Public Sector Unions and Privatization: Evidence From the Eldercare Sector in Danish Municipalities

Source: Søren Kjær Foged and Lasse Aaskoven, Journal of Public Administration and Research Theory, June 22, 2016

Privatization varies considerably among local governments. One of the oft-listed explanations is the ability of public employees to block privatization. However, many studies on the influence of public employees on privatization do not use very precise measures of the influence of public employees, they have been unable to isolate a one-way effect, and the studies have not been attentive to whether the effect varies for different market forms. In this article, we focus on privatization in Denmark through a voucher market without price competition for eldercare services.

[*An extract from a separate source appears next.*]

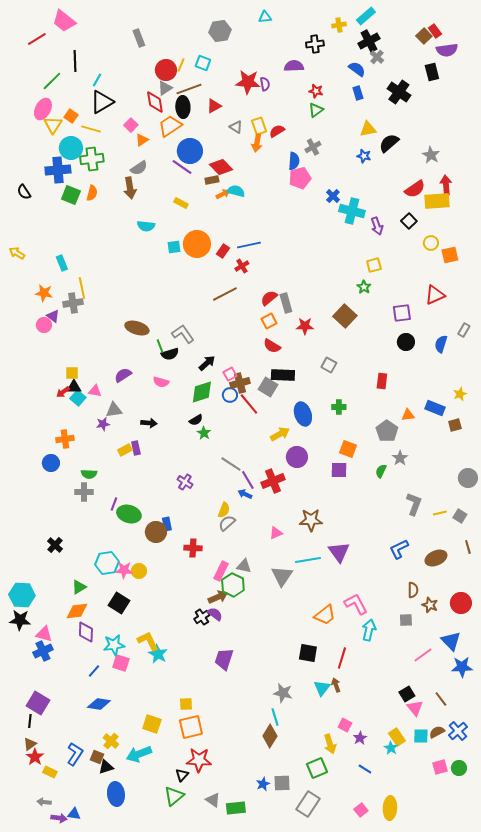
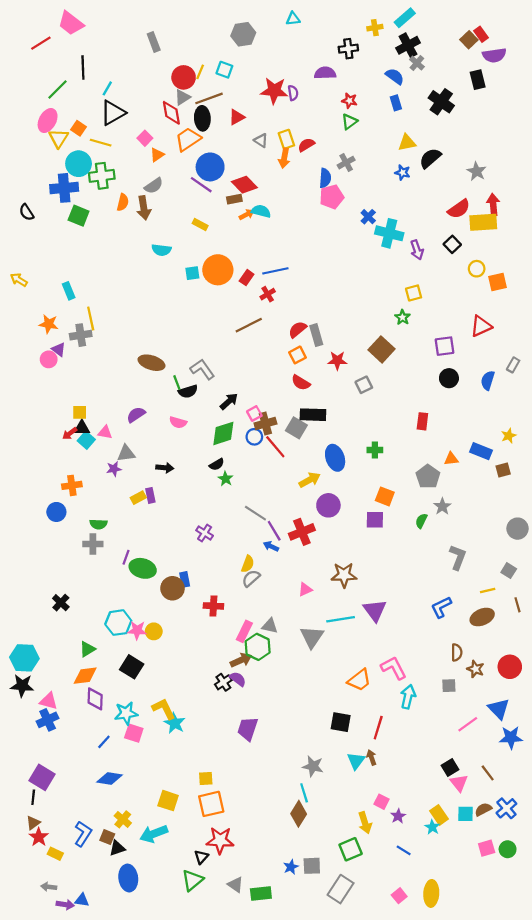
orange semicircle: (92, 193) -> (123, 202), moved
gray square: (329, 365) -> (364, 385), moved, turned 35
yellow line: (440, 513) -> (488, 590), moved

Using new data for all 98 Danish municipalities in 2012, we are able to measure the strength of the public eldercare union as well as the number of the public eldercare workers relative to the number of local voters. We find that the increased union strength measured in terms of union density at the municipal level leads to substantially and significantly less privatization through the voucher market. By comparison, the estimated relationship between the relative number of public workers and privatization does not reach statistical significance. Features of the voucher market and qualitative evidence suggest that the union influence primarily goes through a direct user channel, that is through union influence directed at the service users, whereas a minor effect possibly runs through a political channel, that is lobbying directed at the local politicians.